Frankfurt/Brussels, 31 May 2017 – In an age of growing protectionism, China as an exporting country has the opportunity to take a clear stand in favour of free trade by breaking down trade barriers. But this will urgently necessitate better access to the Chinese market for European investors. To coincide with the visit by Chinese Premier Li Keqiang to Brussels on 1 and 2 June, VDMA is calling for the investment agreement between the EU and China to be concluded soon. Working together as partners means both parties must enjoy equal opportunities.

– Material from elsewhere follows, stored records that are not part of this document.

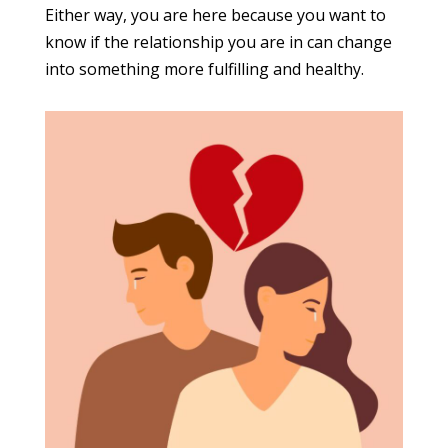
Either way, you are here because you want to
know if the relationship you are in can change
into something more fulfilling and healthy.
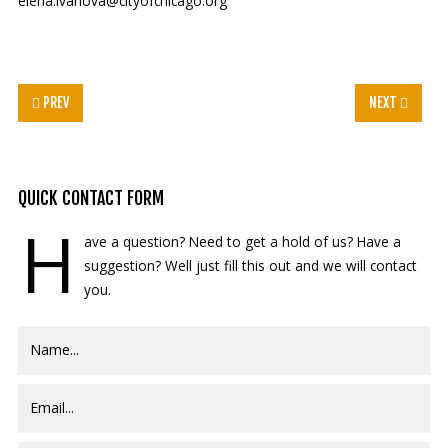
elena.ivanova@cityofchicago.org
PREV
NEXT
QUICK
CONTACT FORM
H
ave a question? Need to get a hold of us? Have a
suggestion? Well just fill this out and we will contact
you.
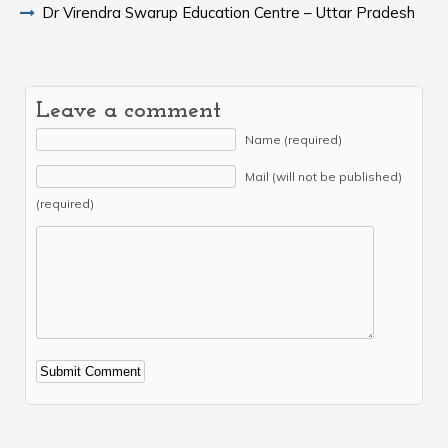
Dr Virendra Swarup Education Centre – Uttar Pradesh
Leave a comment
Name (required)
Mail (will not be published)
(required)
Alternative:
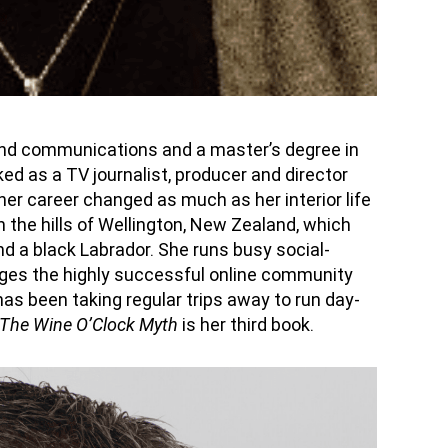
and communications and a master’s degree in
ed as a TV journalist,
producer
and director
 her career changed as much as her interior life
 the hills of Wellington, New Zealand, which
d a black Labrador. She runs busy social-
ages the
highly successful
online community
 has been taking regular trips away to run day-
The Wine
O’Clock
Myth
is her third book.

“China must follow up its statements on free trade and a closer partnership with Europe with action,” says VDMA Chief Executive Thilo Brodtmann. “Chinese investors currently benefit from open access to Europe, but European companies are not granted the same opportunities in China. The planned investment agreement between the EU and China is therefore long overdue. Otherwise, the European states should reserve the right to examine foreign investments in general more critically. Fair competition also means matching conditions for Chinese and European investors. Specifically, European companies are calling for broader market access rights and an end to the ‘negative list’ of sectors in China in which access for foreign investors is restricted.”

As a matter of course, VDMA is against isolating Europe from Chinese investors. Foreign investments are good for Europe, and that includes investments from China. But because of its politically influenced economic and investment policy, China is not the same as any other investor. If it wants to be a credible partner for free trade in the WTO, it needs to put a swift end to measures that distort the market.

German mechanical engineering firms already enjoy very close trading relations with China. Last year, China was the second-largest foreign market for the mechanical engineering industry, with an export volume of EUR 14.6 billion, after the USA (EUR 16.3 billion). In the other direction, in 2016 China was also no. 2 for Germany’s machine imports, with an import volume of EUR 5.6 billion, after Italy (EUR 5.8 billion). China is also the second-most important investment location world-wide for the German mechanical engineering industry, with direct investments in China reaching EUR 5.7 billion by 2015.

VDMA (Verband Deutscher Maschinen- und Anlagenbau, Mechanical Engineering Industry Association) represents more than 3,200 mostly medium-sized companies in the capital goods industry, making it the largest industry association in Europe. With more than 1 million employees in Germany and a turnover of 219 bn. Euro (2016), the mechanical engineering industry is the largest industrial employer in Germany and one of the leading industries overall.